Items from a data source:

===============

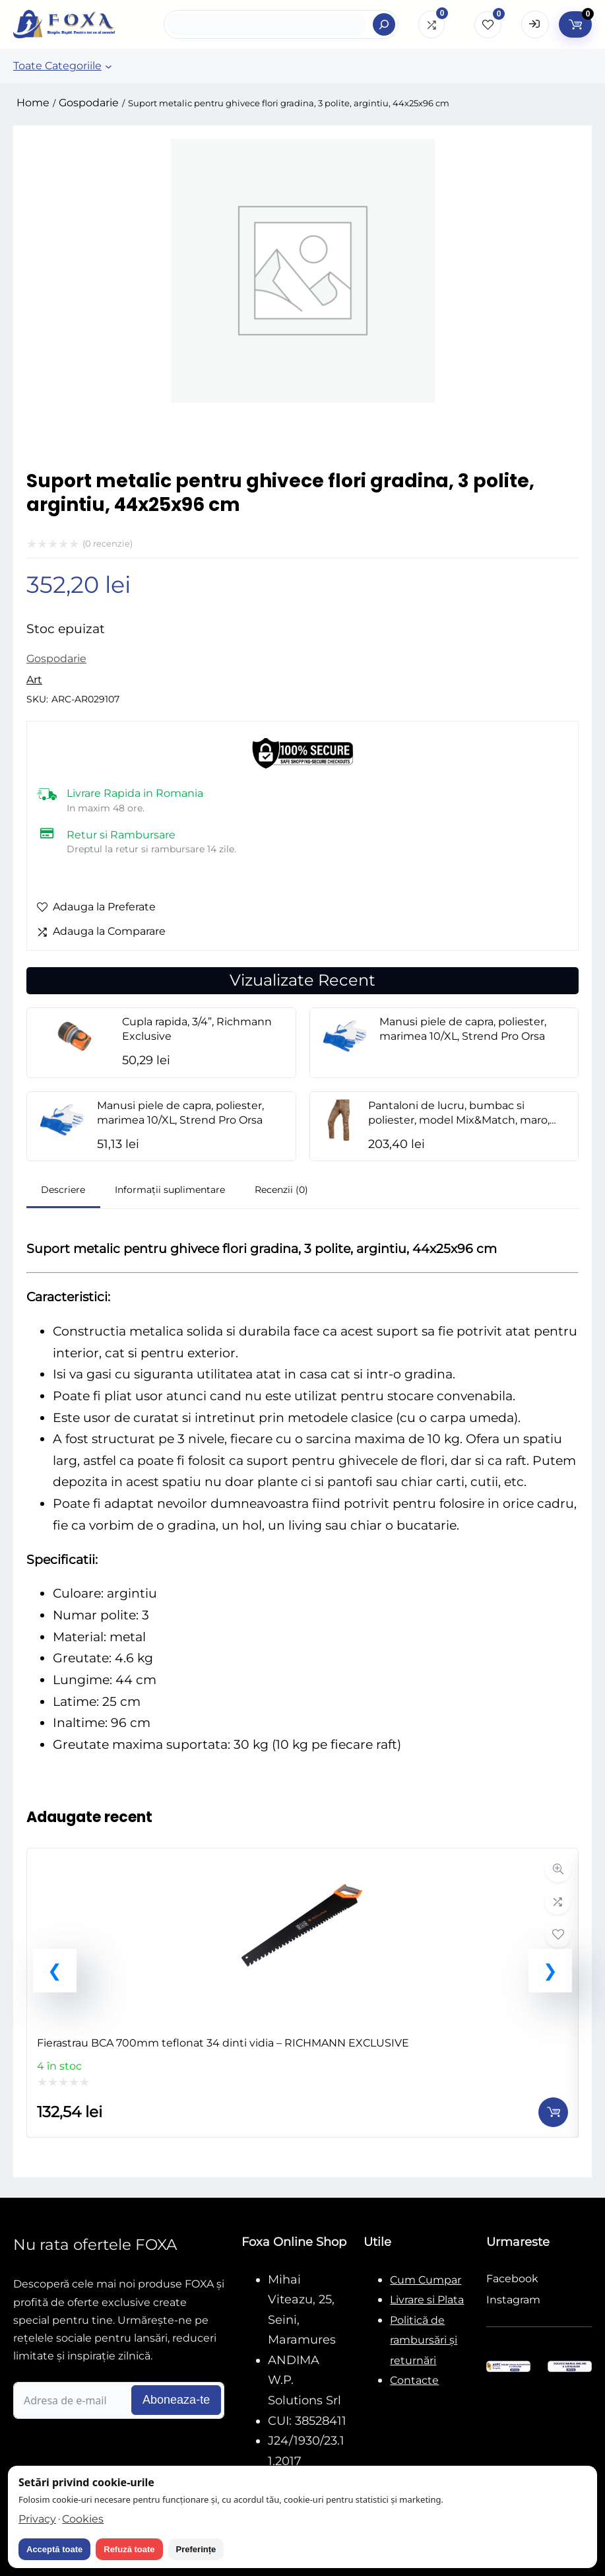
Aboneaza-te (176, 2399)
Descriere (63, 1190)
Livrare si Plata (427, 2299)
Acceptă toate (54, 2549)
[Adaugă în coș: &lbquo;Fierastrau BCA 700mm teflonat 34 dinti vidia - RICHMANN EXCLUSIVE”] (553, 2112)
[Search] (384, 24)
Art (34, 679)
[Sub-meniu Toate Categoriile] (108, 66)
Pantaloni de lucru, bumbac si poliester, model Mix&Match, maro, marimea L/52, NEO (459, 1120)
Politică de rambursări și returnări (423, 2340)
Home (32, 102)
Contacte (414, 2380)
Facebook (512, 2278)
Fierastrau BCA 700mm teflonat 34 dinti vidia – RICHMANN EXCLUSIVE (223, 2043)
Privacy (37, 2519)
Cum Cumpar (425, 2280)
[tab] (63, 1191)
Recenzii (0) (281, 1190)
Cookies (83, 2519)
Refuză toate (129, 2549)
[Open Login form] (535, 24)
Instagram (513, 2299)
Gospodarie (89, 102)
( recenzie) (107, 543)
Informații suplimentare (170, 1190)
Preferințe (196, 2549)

===============

> [PROBLEM DESCRIPTION]
Reproduce verbatim the stretch of lines beginning with the one containing "Cum Cumpar (425, 2280)" and ending at the close of the entries above.

> [WRITTEN ANSWER]
Cum Cumpar (425, 2280)
[tab] (63, 1191)
Recenzii (0) (281, 1190)
Cookies (83, 2519)
Refuză toate (129, 2549)
[Open Login form] (535, 24)
Instagram (513, 2299)
Gospodarie (89, 102)
( recenzie) (107, 543)
Informații suplimentare (170, 1190)
Preferințe (196, 2549)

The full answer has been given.